* Data excerpts
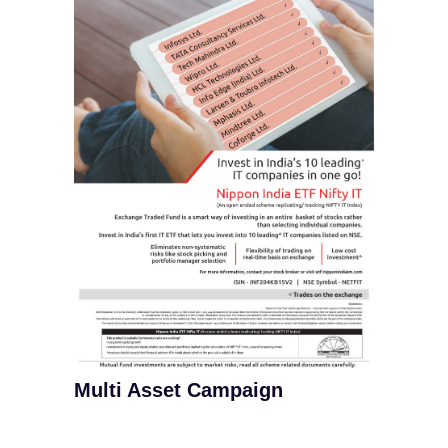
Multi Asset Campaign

--

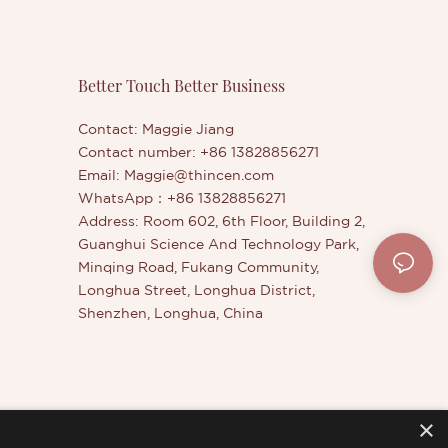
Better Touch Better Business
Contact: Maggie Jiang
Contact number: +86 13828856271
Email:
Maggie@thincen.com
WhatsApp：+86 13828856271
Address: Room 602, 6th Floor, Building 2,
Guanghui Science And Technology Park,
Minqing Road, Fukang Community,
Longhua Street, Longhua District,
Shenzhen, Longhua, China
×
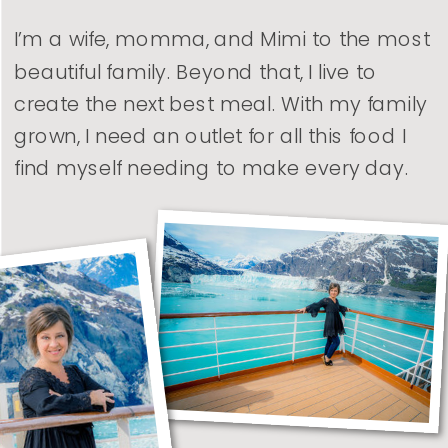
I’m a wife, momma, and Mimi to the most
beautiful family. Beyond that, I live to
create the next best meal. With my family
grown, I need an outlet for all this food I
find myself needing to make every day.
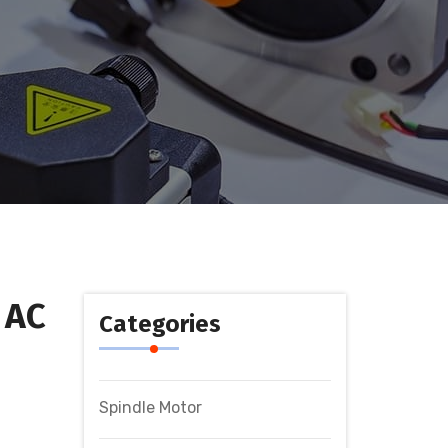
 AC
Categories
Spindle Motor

...

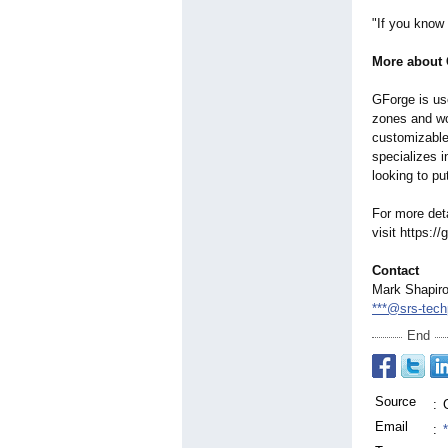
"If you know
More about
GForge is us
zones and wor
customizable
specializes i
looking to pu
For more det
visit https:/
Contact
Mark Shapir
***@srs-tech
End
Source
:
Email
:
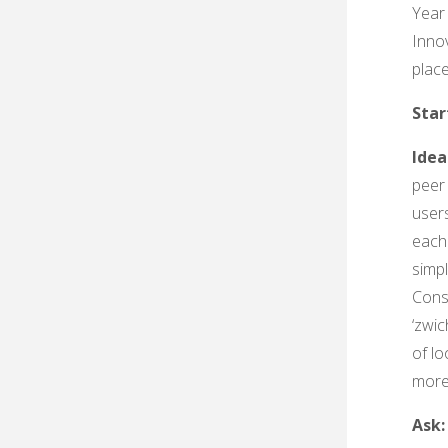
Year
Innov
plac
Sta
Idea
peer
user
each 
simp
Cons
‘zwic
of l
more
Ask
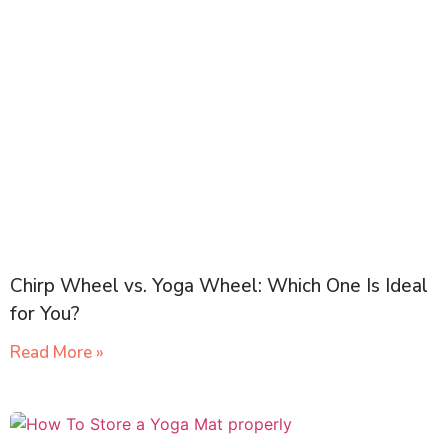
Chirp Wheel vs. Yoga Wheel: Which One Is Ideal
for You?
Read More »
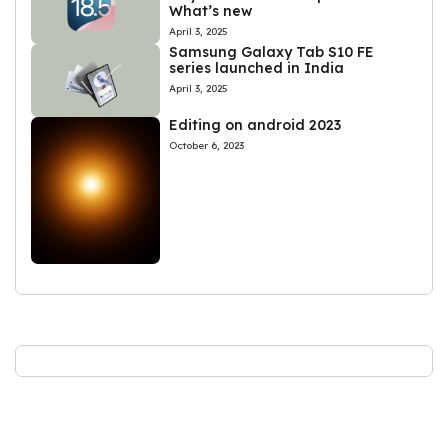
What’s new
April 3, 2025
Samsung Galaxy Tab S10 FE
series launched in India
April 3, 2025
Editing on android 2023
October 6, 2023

* Your task
Set out every line from the material that contains the string "family".

* Your response
beautiful family. Beyond that, I live to
create the next best meal. With my family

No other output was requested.